浜須井・切浜の郷愁風景

兵庫県竹野町【港町
地図(浜須井) 地図(切浜) <豊岡市>
 町並度 5 非俗化度 8 −海水浴場としても知られる竹野海岸の二集落−



 





浜須井の町並 小規模ながら舟屋も見られる 


 竹野町の海岸は小半島と入江が交互に連なり、風光も優れたものがある。入江や半島基部の穏やかな地形の箇所には海水浴場も点在している。
 浜須井・切浜地区とも海水浴場を持つ集落だ。浜須井地区は出石藩領であった江戸期は内陸1kmほどにある奥須井地区とあわせ須井村と表記されているものもあるが、奥須井村・浜須井村に分村したとされる記録もある。元文4(1739)年の記録では188名の人口を擁し、船5・牛5とあるので半農半漁の集落であったと推測される。
 板張の家屋が連なり、統一感のある家並である。個々の家屋は漁家か農家か今一つ判然としないが、海岸に近い一部には1階部分が開放的な構造となっているものも見え、何軒かは商店もあったのだろう。集落を少し外れた海岸には、小規模ながら舟屋が見られた。
 集落内を山陰本線の土堤が横断しているが駅はなく列車は通過するのみである。
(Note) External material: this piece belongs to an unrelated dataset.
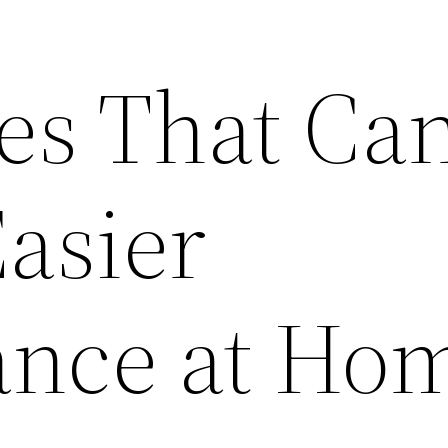
ces That Ca
asier
ance at Ho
レンガ積の古めかしいトンネルで潜り、細道をしばらく南下すると奥須井地区に至る。
 切浜地区は浜須井地区より東に1kmほど、小半島の基部に砂浜海岸が展開する。海水浴場や冬場の蟹などもあり、浜須井地区よりは客の訪れも多いようで旅館や民宿の姿もあった。江戸期は塩が特産物で藩にも上納されていたといわれている。こちらも狭い平地に板張りの家屋が建ち並ぶ。
 訪ねた時は海水浴も蟹もオフシーズンで、両地区とも幹線道路からは離れているため静かなたたずまいであった。